▶ _Problem details_
Once you have checked the records that follow, state how many of their lines hold "Cadillac", giving the number only.

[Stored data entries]

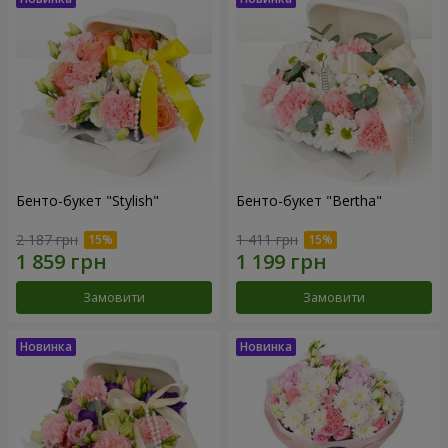
Бенто-букет "Stylish"
Бенто-букет "Bertha"
2 187 грн
1 411 грн
Замовити
Замовити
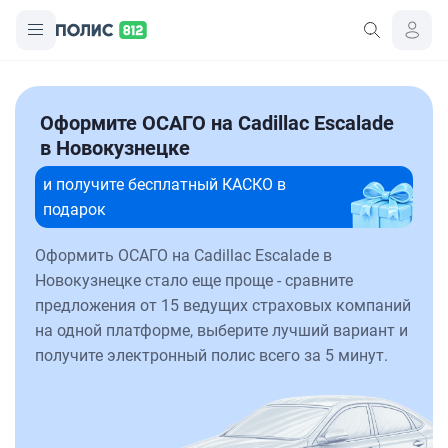
Оформите ОСАГО на Cadillac Escalade
в Новокузнецке
и получите бесплатный КАСКО в
подарок
Оформить ОСАГО на Cadillac Escalade в
Новокузнецке стало еще проще - сравните
предложения от 15 ведущих страховых компаний
на одной платформе, выберите лучший вариант и
получите электронный полис всего за 5 минут.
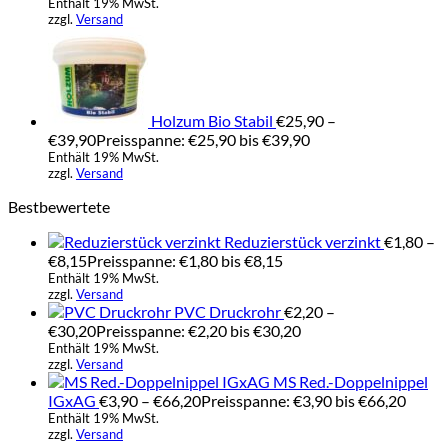
Enthält 19% MwSt.
zzgl.
Versand
Holzum Bio Stabil
€
25,90
–
€
39,90
Preisspanne: €25,90 bis €39,90
Enthält 19% MwSt.
zzgl.
Versand
Bestbewertete
Reduzierstück verzinkt
€
1,80
–
€
8,15
Preisspanne: €1,80 bis €8,15
Enthält 19% MwSt.
zzgl.
Versand
PVC Druckrohr
€
2,20
–
€
30,20
Preisspanne: €2,20 bis €30,20
Enthält 19% MwSt.
zzgl.
Versand
MS Red.-Doppelnippel
IGxAG
€
3,90
–
€
66,20
Preisspanne: €3,90 bis €66,20
Enthält 19% MwSt.
zzgl.
Versand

▶ _Exercise output_
2